The Ethics of Nuclear Weapons
I wonder if you had like me a long journey to get here. I was entertained and thrilled by stories of secret liaisons and sexual politics. Not love island, but Mozart’s opera, The Marriage of Figaro. In the Marriage of Figaro, a randy Count uses everything in his power to sleep with his wife’s maid, Suzannah, the day before her wedding to Figaro. Though a comedy, it’s a chilling story about what happens when power is concentrated in the hands of one person. The count has the power to demand sex, send a young page boy off to die in battle and to force a double standard upon his wife. Those who believe in the exclusivity of love and the sanctity of marriage have to resort to trickery and subterfuge, which often goes disastrously wrong, to undermine the absolute power of the Count. How different the story would be if power were shared equally between the characters.
Nuclear arms are a terrible evil. There will be a day when the earth is filled with the knowledge of the glory of God as the waters cover the sea, when every garment rolled in blood is thrown into the fire and every sword beaten into a plough and nuclear arms will be a horrible memory of our fallenness on that day. But, for now, the greatest threat is that the monstrous power of nuclear arms be concentrated in the hands of those who do not share some of the values we cherish.
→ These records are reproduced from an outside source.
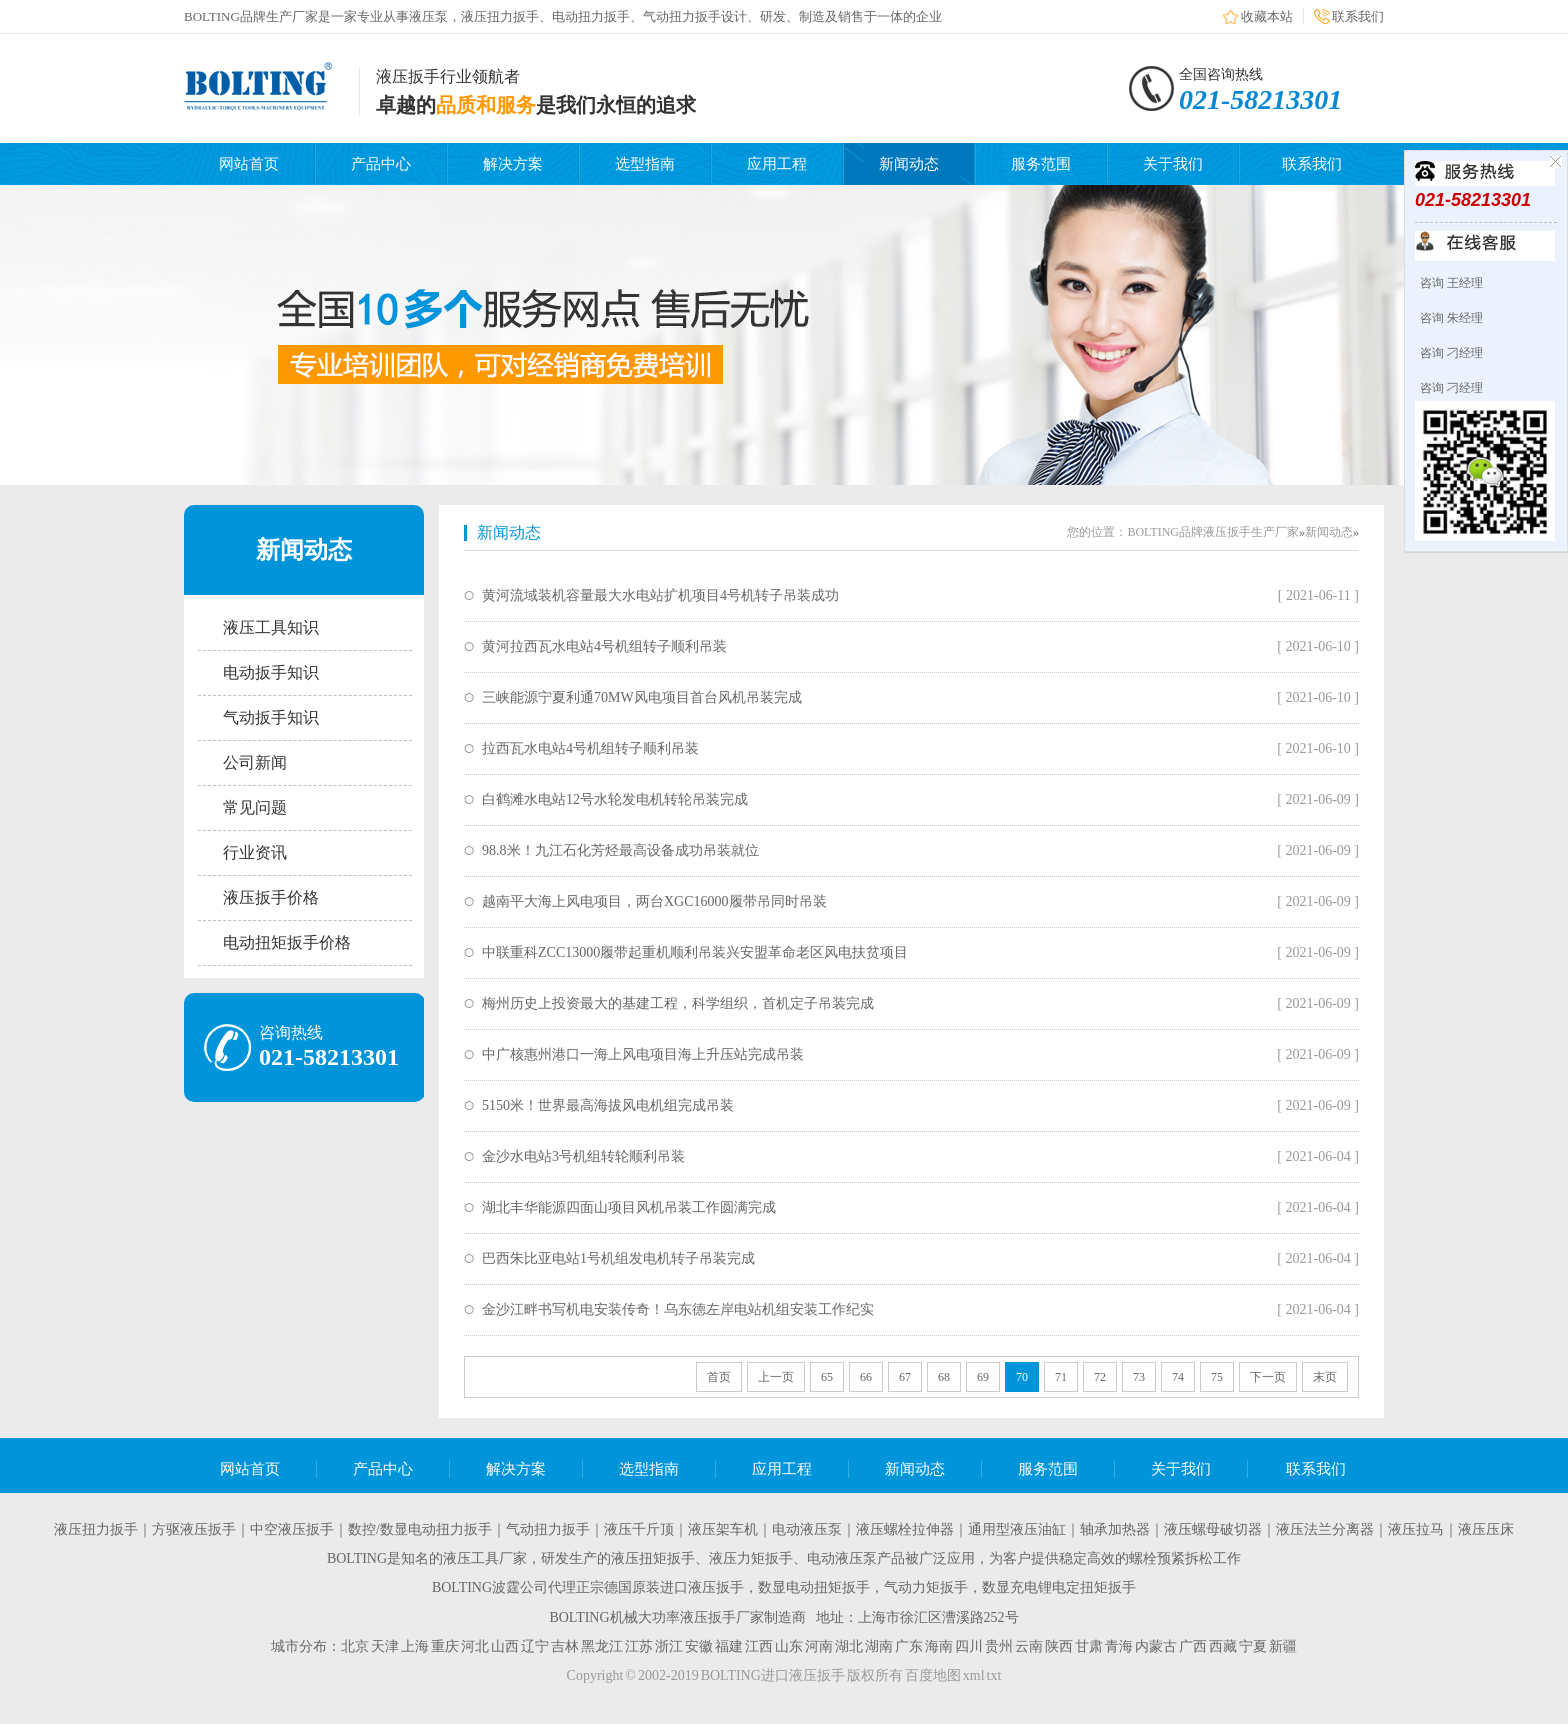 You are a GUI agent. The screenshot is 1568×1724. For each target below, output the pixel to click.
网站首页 (249, 164)
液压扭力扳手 (96, 1529)
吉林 (565, 1646)
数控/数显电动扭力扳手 (420, 1529)
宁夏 (1253, 1646)
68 (944, 1377)
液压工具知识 (271, 627)
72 (1100, 1377)
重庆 (445, 1646)
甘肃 (1089, 1646)
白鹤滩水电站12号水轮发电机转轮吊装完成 (615, 799)
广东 (909, 1646)
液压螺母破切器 (1213, 1529)
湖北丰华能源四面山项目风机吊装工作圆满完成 (629, 1207)
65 (827, 1377)
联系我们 (1358, 16)
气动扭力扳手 (548, 1529)
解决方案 (513, 164)
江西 (759, 1646)
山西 (505, 1646)
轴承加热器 (1115, 1529)
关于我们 (1173, 164)
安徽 (699, 1646)
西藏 (1223, 1646)
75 (1217, 1377)
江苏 (639, 1646)
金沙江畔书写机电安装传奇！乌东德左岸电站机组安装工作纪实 (678, 1309)
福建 (729, 1646)
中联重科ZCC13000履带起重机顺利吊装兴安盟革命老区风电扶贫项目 (695, 952)
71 (1061, 1377)
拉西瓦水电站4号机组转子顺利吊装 (590, 748)
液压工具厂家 (485, 1558)
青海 (1119, 1646)
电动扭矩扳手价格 (287, 942)
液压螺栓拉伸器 (905, 1529)
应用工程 (777, 164)
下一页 (1268, 1377)
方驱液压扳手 (194, 1529)
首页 (719, 1377)
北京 (355, 1646)
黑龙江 (602, 1646)
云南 (1029, 1646)
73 (1139, 1377)
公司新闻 (255, 762)
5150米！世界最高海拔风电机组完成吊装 (608, 1105)
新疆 (1283, 1646)
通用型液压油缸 (1017, 1529)
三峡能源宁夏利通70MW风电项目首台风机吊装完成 (642, 697)
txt (994, 1675)
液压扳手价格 (271, 897)
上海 (415, 1646)
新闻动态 (909, 164)
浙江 (669, 1646)
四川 (969, 1646)
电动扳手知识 (271, 672)
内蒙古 (1156, 1646)
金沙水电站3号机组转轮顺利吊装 (583, 1156)
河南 (819, 1646)
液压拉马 (1416, 1529)
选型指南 (645, 164)
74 (1178, 1377)
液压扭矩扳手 (653, 1558)
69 (983, 1377)
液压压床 (1486, 1529)
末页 (1325, 1377)
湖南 (879, 1646)
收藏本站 (1267, 16)
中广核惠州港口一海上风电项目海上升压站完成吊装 (643, 1054)
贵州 (999, 1646)
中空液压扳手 (292, 1529)
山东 (789, 1646)
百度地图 (933, 1675)
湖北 (849, 1646)
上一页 (776, 1377)
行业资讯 (255, 852)
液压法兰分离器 (1325, 1529)
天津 (385, 1646)
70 (1022, 1377)
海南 (939, 1646)
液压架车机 (723, 1529)
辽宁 (535, 1646)
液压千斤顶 (639, 1529)
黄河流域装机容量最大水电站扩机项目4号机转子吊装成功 (660, 595)
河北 (475, 1646)
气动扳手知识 (271, 717)
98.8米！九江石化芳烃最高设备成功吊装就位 (620, 850)
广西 (1193, 1646)
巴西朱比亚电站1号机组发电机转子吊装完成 (618, 1258)
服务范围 (1041, 164)
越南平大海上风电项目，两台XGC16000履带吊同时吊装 (654, 901)
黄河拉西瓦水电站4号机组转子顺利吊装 (604, 646)
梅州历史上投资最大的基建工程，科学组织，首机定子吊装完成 (678, 1003)
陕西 (1059, 1646)
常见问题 (255, 807)
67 (905, 1377)
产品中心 (381, 164)
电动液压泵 (807, 1529)
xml (974, 1675)
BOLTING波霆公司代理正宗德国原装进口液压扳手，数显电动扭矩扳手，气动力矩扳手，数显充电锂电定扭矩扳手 (784, 1587)
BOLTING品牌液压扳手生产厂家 (1213, 532)
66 (866, 1377) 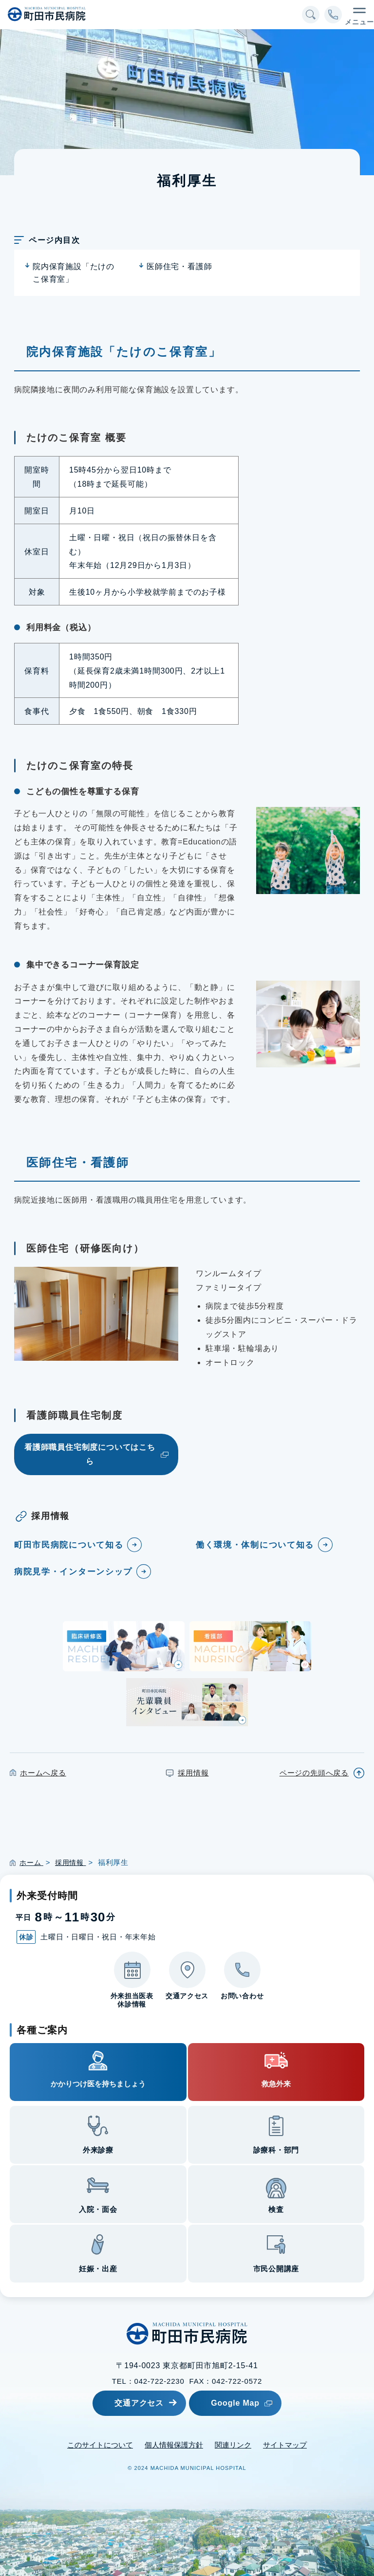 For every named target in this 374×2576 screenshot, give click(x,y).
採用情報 (193, 1773)
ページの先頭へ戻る (314, 1773)
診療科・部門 (276, 2150)
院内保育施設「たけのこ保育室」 (73, 272)
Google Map (252, 2402)
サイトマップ (285, 2444)
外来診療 (98, 2150)
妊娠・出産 (98, 2269)
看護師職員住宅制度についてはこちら (89, 1454)
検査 (276, 2209)
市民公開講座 (276, 2269)
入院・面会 (98, 2209)
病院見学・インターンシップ (76, 1571)
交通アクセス (132, 2402)
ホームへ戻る (43, 1773)
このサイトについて (100, 2444)
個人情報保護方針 (174, 2444)
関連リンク (233, 2444)
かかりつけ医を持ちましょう (98, 2084)
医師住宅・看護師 (179, 266)
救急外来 (276, 2084)
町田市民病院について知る (72, 1545)
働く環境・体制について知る (258, 1545)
I know patriotism isn’t fashionable and our actions on the international stage often leave a lot to be desired, but I still believe that the UK is a force for good in the world. Because of our Judeo-Christian inheritance and the Bible’s insistence on innate human dignity and value, we believe in the rule of law – that no government is above justice – we believe in essential freedoms and tolerance. I think it’s fair to say that we hold our nuclear arms, not as a matter of national pride and status, but with fear and trembling and great uncertainty as is fitting. Ask yourself, is that the case with every other power with nuclear arms? Is now the time to concentrate power in the hands of those who see these weapons as symbols of prestige or as vehicles to promote selfish national interest? Is now the time to choose the possibly tragic comedy of soft power over the undoubted influence for good we already possess?
As a New Testament scholar, I’m often worried by claims about trajectories in the Bible – guesses as to where the Bible would have gone if it was still being written. Just behind the upper car park is a huge space fenced off for archery practice – its enormous for a good reason. Once you’ve released your arrow, there’s no real way to be certain where its going to go. The report accompanying this motion claims a pacifist trajectory for the New Testament. That could be true, but there’s no real way to know. The works that make up the New Testament were not written for makers of political policy. Why? Because power was concentrated in the hands of an emperor whose divine claim to total power could hardly be resisted. But as some of us were reminded by Prof Lieu yesterday, the basic political unit of the Greco-Roman world was the household. Polybius and Dionysus of Halicarnassus both argued that the household was a microcosm of the state: with the master of the house secure in his hold on power, the state would run well. So when Paul and Peter take these household codes and adjust them to address slaves and women, when they claim the slave’s real master is the Lord Jesus and that he is the master of the masters, reducing the household masters claim to total power, these are perhaps the most politically orientated writings in the New Testament. Their very real imperative is the levelling of the power playing field to end the tyranny of the household, still very much alive in Mozart’s day. Is this a playing field we want to tilt now when it comes to nuclear arms?